Dans le cadre de sa politique de soutien à la création contemporaine française, Culturesfrance expose en ses murs dix peintures de grand format de Philippe Caurant appartenant à sa dernière série réalisée en 2005/2006.
Les œuvres exposées appartiennent à la plus récente série de peintures de Philippe Caurant, principalement de grand format, contrecollées sur aluminium. Ces travaux, dont certains avaient été montrés cet été par Objet de production, explorent l’espace pictural offert par les grandes surfaces de papier chromé blanc ultralumineux que l’artiste recouvre partiellement d’une résine, définissant l’espace d’un tableau dans le tableau. C’est ce film diaphane, véritable gesso translucide posé à la surface de l’œuvre, qui devient le lieu de la peinture ou plutôt son milieu. Pulvérisée au pistolet, la peinture pénètre au cœur de la résine en cours de durcissement, la chargeant d’une infinité de micro-gouttes de couleur pure, saisie chacune dans la transparence du médium. La lumière, diffractée par la couche de résine puis reflétée par l’éclat blanc du support chromé, circule alors autour de ces corpuscules en suspension, balayant la toile d’un vent solaire qui confère à la peinture son indescriptible clarté et son caractère perpétuellement expansif.

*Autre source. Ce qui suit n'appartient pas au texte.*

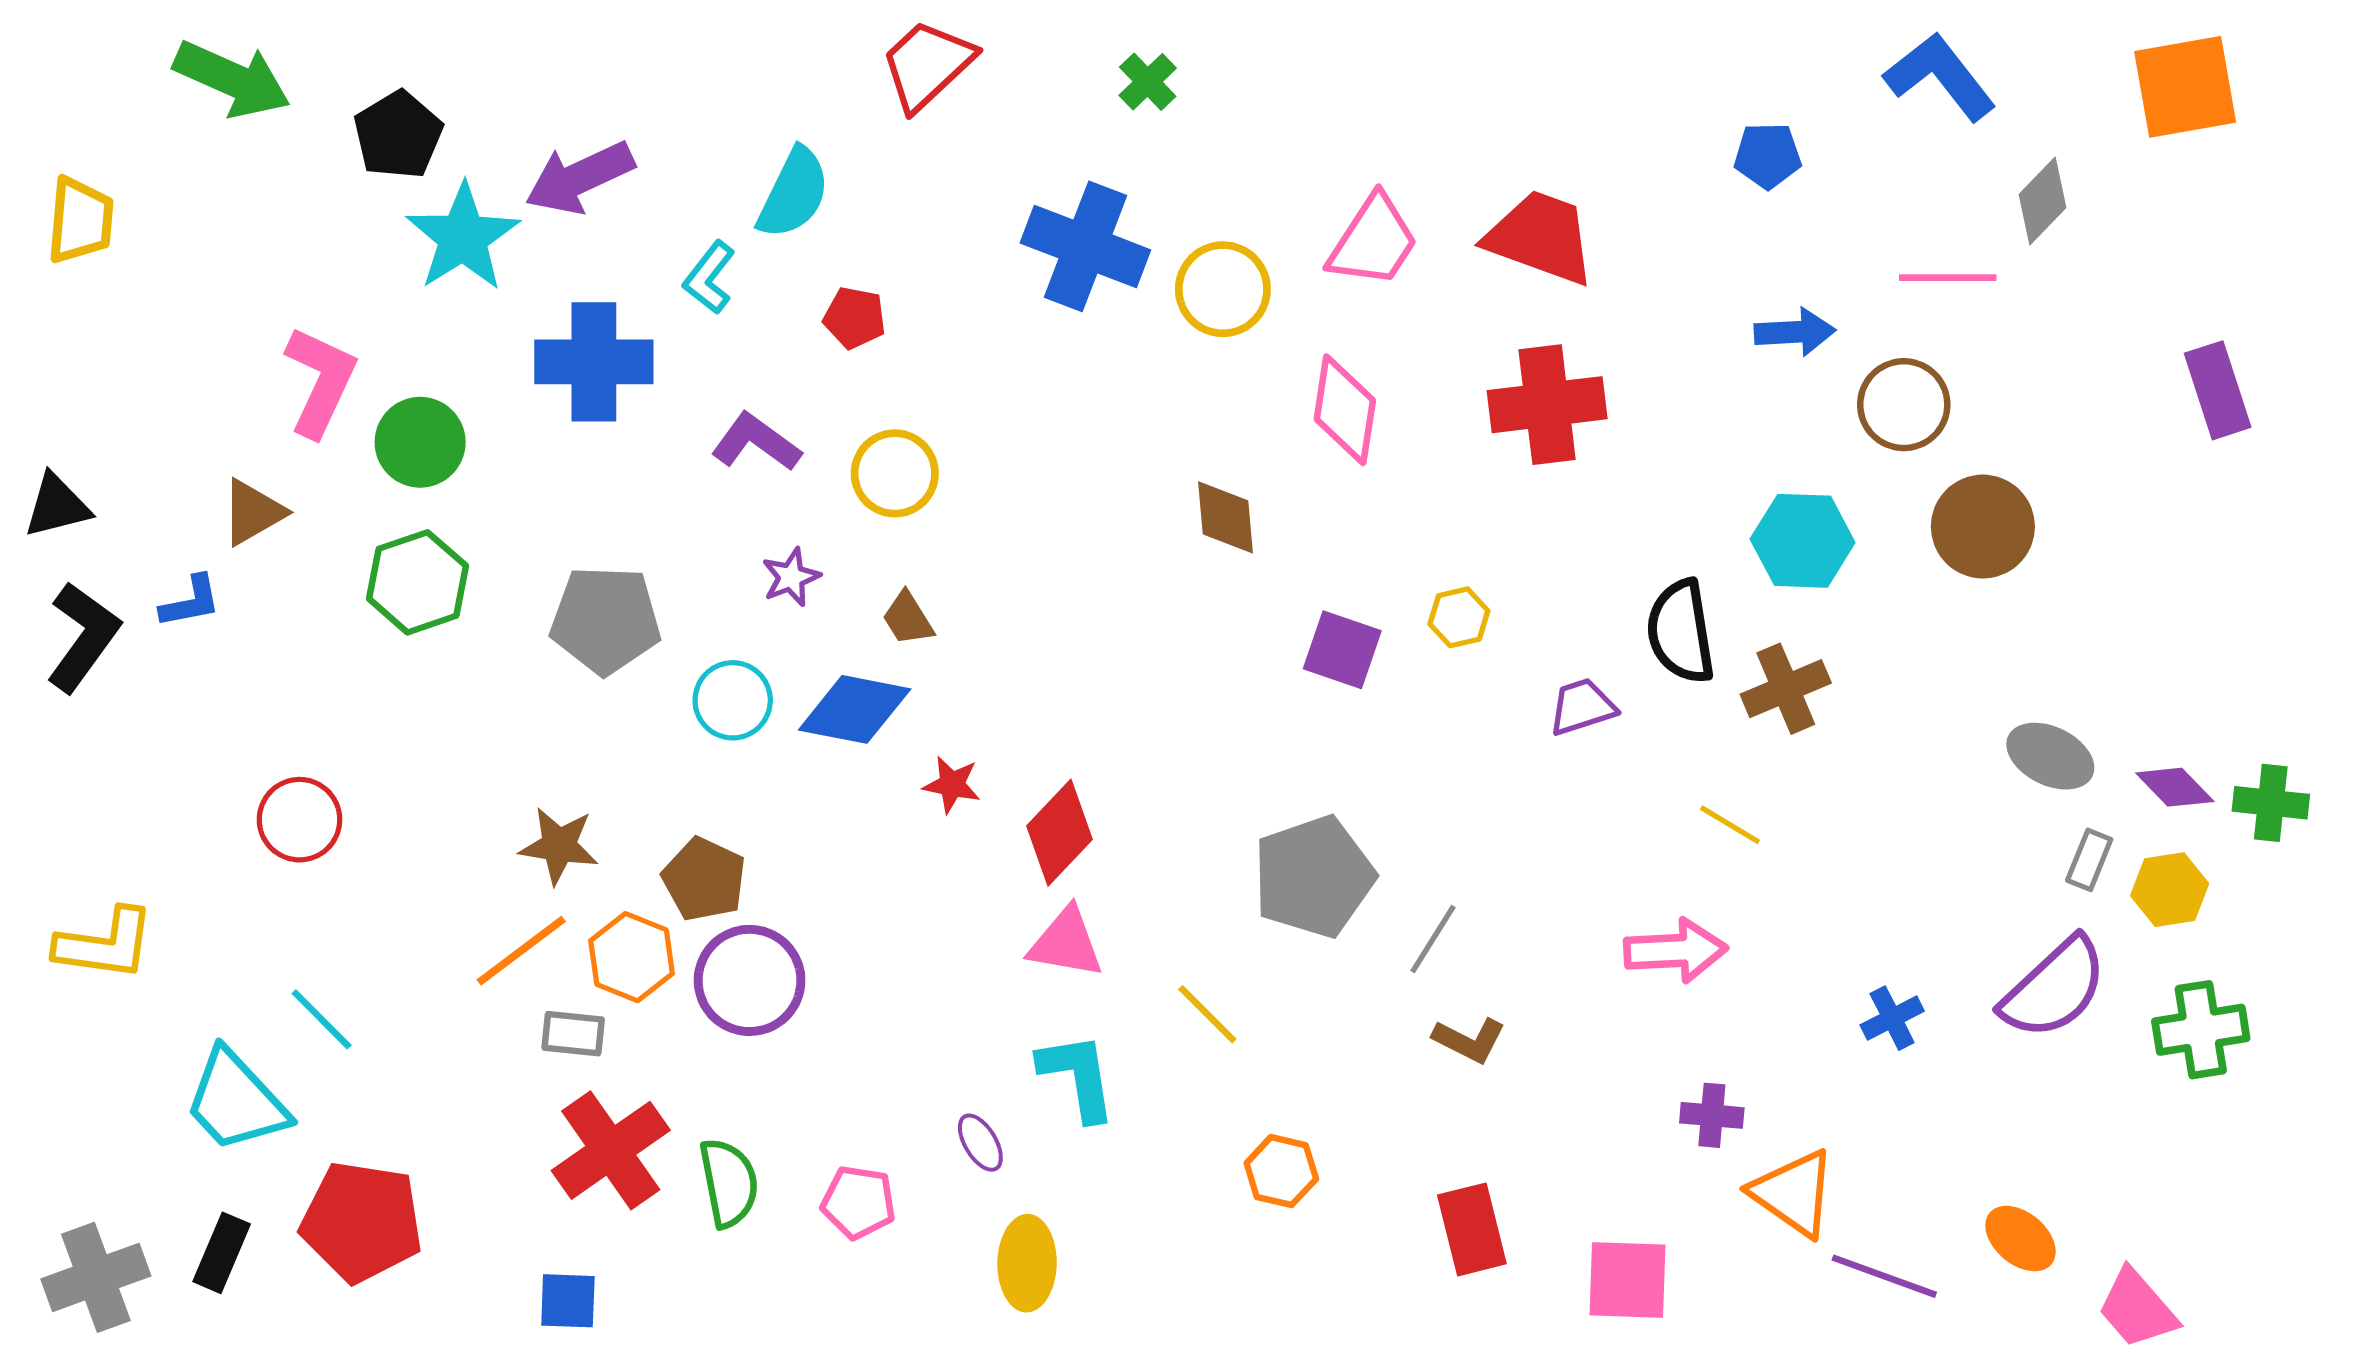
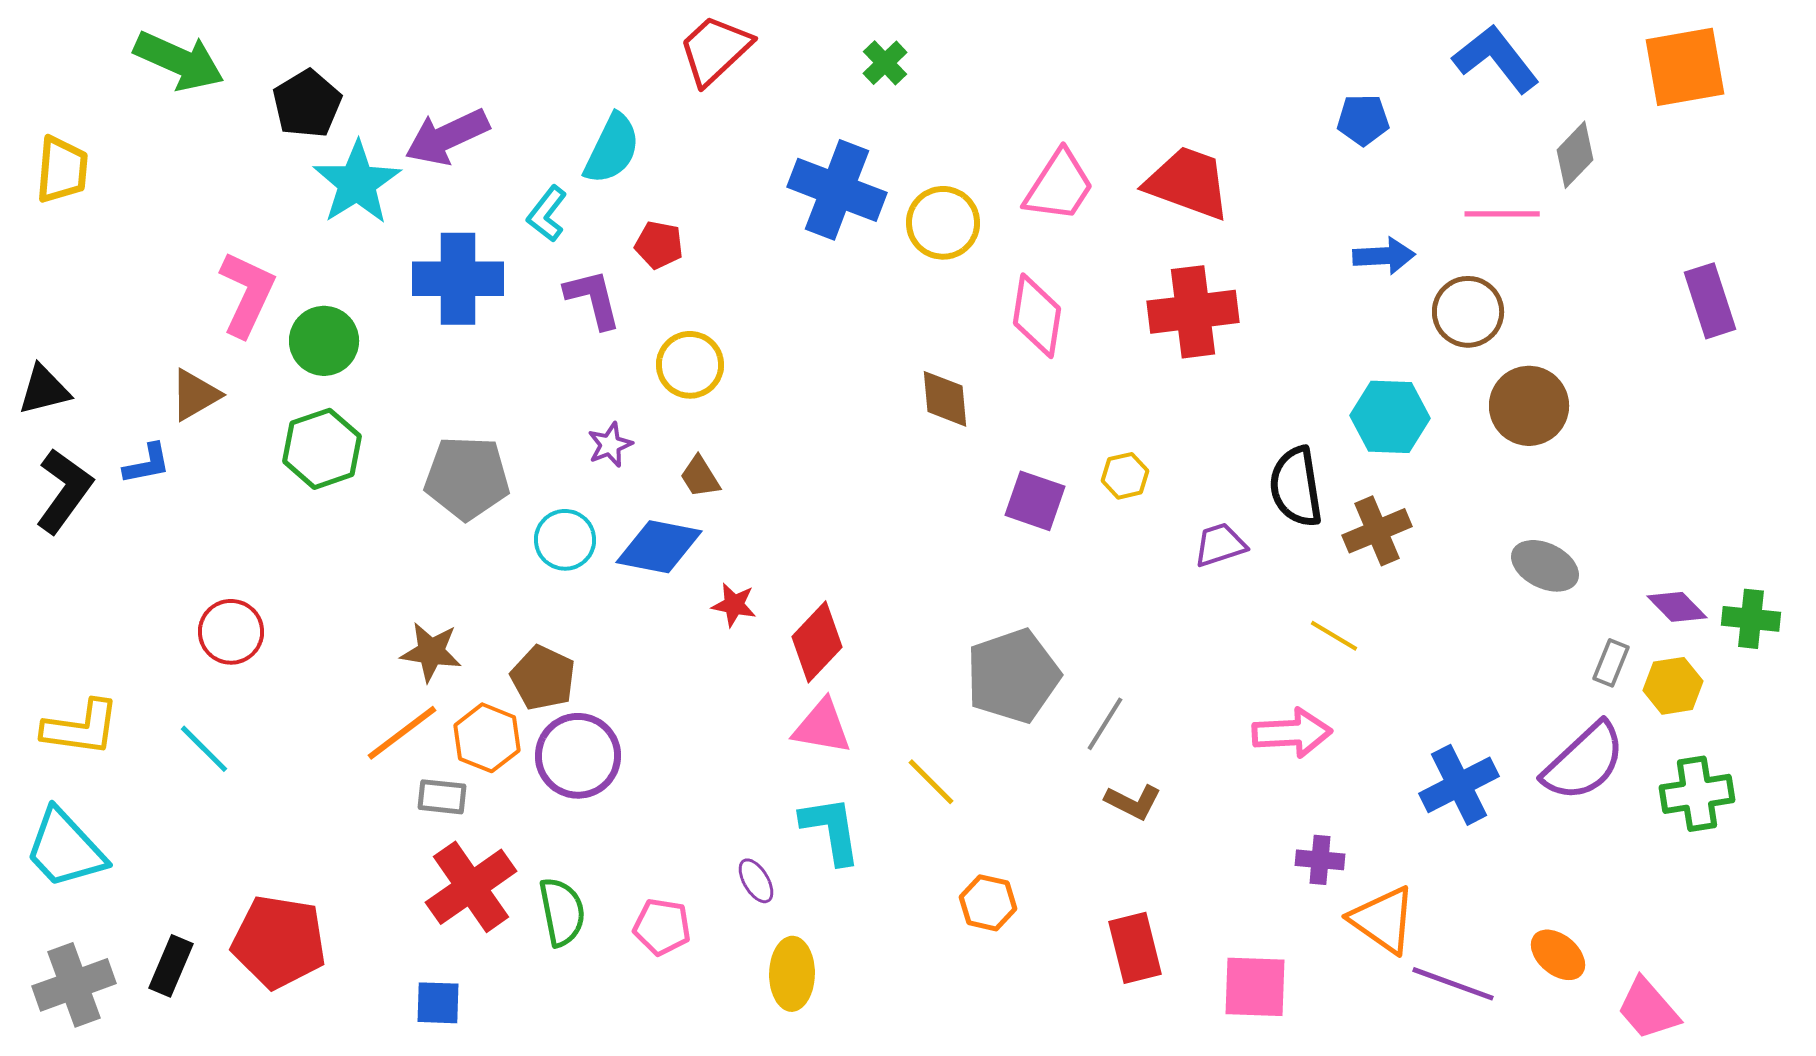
purple L-shape: (756, 442) -> (593, 299), moved, turned 40
gray ellipse: (2050, 756) -> (1545, 566), moved
blue cross: (1892, 1018) -> (1459, 785), size x1.6
cyan line: (322, 1019) -> (204, 749), moved
cyan trapezoid: (236, 1101) -> (65, 849), moved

Si ces peintures évoquent de façon parfois troublante des photographies, c’est plus dans la technique du peintre qu’il faut trouver une analogie avec la photographie que dans son intention. Le support du papier, la résine qui le couvre en partie, « sensibilisée » par la projection d’une peinture au pistolet, et parfois même de bitume, rappelle la chimie originelle des premières héliographies. C’est cette alchimie du visible qui intéresse Philippe Caurant en peinture et qui trouve dans sa dernière série de travaux une forme particulièrement subtile, au sens étymologique du terme (sub-tela, sous la toile).
La peinture de Philippe Caurant appartient résolument à l’art du XXIème siècle qui, s’il plonge ses racines dans la post-modernisme du siècle précédent, s’en distingue par la primauté qu’il accorde à l’œuvre plus qu’à son process.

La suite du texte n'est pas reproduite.